Abbiamo due grosse categorie:
-Oracoli nativi usano dati presi direttamente dalla blockchain, come i prezzi dei token in pool di liquidità su DEX come Uniswap. Sono molto vulnerabili alla manipolazione del mercato su singole piattaforme.
-Off-chain oracles aggregano dati da fonti esterne (exchange centralizzati, fonti multiple) e li riportano sulla blockchain tramite un sistema di feed decentralizzati, come Chainlink. Sono più sicuri, ma possono avere latenze.


MANIPOLAZIONE DI ORACOLI ON CHAIN
Gli oracoli basati su DEX, come quelli che utilizzano i dati di prezzi da Uniswap o Sushiswap, sono vulnerabili poiché i prezzi in questi AMM vengono determinati dalle riserve nei pool di liquidità. Questi pool possono essere facilmente manipolati se hanno bassa liquidità o se un attaccante ha accesso a grandi quantità di capitale.
Ad esempio un attaccante prende in prestito una grande quantità di token (ETH o USDC) tramite un flash loan ed utilizza questi fondi per comprare o vendere grandi quantità di un asset (ad esempio, una memecoin detto X token) su un DEX come Uniswap. Ciò provoca una variazione significativa nel prezzo dell’asset, perché il DEX ricalcola il prezzo in base alla nuova distribuzione di riserve nel pool.
Se l'attaccante compra X token in grande quantità, ne aumenta il prezzo in modo significativo. Se un protocollo di prestiti utilizza l'oracolo del DEX manipolato per determinare il prezzo del token X, l'attaccante può ora sfruttare il prezzo falsificato.
Se il prezzo di Token X è stato artificialmente gonfiato, l'attaccante può usarlo come collaterale per prendere in prestito più fondi di quelli che dovrebbe ricevere. Se il prezzo è stato abbassato, l’attaccante potrebbe far sì che gli smart contract liquidino posizioni di altri utenti, acquistando i loro asset a prezzi scontati. Dopo aver realizzato il guadagno sfruttando l'oracolo manipolato, l'attaccante restituisce il flash loan, mantenendo il profitto netto. L'oracolo del DEX segnala questo nuovo prezzo al protocollo DeFi. Immagina ad esempio che X token raddoppia il prezzo quindi può essere preso messo a collaterale prendendo in prestito asset con valore più alto. L'attaccante deposita X come collaterale nel protocollo di prestito (che lo valuta a 2$ invece di 1$), ottenendo in cambio un prestito esagerato (quasi il doppio di quanto avrebbe dovuto ricevere). Successivamente, l’attaccante vende i token X al prezzo normale su un altro mercato e restituisce il flash loan, incassando la differenza.

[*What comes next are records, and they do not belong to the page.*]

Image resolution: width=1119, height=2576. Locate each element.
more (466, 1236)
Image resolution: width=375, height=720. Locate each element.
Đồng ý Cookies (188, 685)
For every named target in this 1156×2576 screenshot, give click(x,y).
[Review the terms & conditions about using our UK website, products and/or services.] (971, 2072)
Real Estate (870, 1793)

MANIPOLAZIONE DI ORACOLI OFF CHAIN
Gli oracoli off-chain aggregano dati da fonti esterne (Binance, Coinbase, CoinMarketCap, CoinGecko, etc) per fornire un prezzo medio. Oracoli decentralizzati come Chainlink utilizzano una rete di nodi che trasmettono dati alla blockchain. Sebbene questi siano più sicuri rispetto agli oracoli on-chain, possono essere vulnerabili a manipolazioni se una parte significativa dei nodi viene compromessa.
In un oracolo decentralizzato, se l'attaccante riesce a corrompere un numero sufficiente di nodi (chiamati reporter), può falsificare il prezzo fornito dall'oracolo. Anche se i nodi non sono compromessi, l'attaccante potrebbe manipolare il prezzo dell'asset sugli exchange centralizzati da cui i nodi prelevano i dati. Ad esempio, può fare trading con enormi volumi su piccoli exchange o mercati con bassa liquidità per alterare temporaneamente i prezzi.

Se l'oracolo aggrega dati da exchange con bassa liquidità, l'attaccante potrebbe effettuare ordini massivi su questi exchange per manipolare i prezzi riportati. Una volta manipolato il prezzo, l'oracolo decentralizzato lo trasmette alla blockchain, inducendo gli smart contract ad agire in modo errato.
A questo punto, potrebbe:
-far liquidare le posizioni di altri utenti
-ottenere prestiti eccessivi basati su collaterale sopravvalutato
-comprare asset a prezzi gonfiati o sottovalutati, approfittando della manipolazione.
-arbitraggio (se gli oracoli presentano ritardi di sincronizzazione, un attaccante potrebbe sfruttare la differenza tra il prezzo aggiornato e quello obsoleto per eseguire arbitraggi)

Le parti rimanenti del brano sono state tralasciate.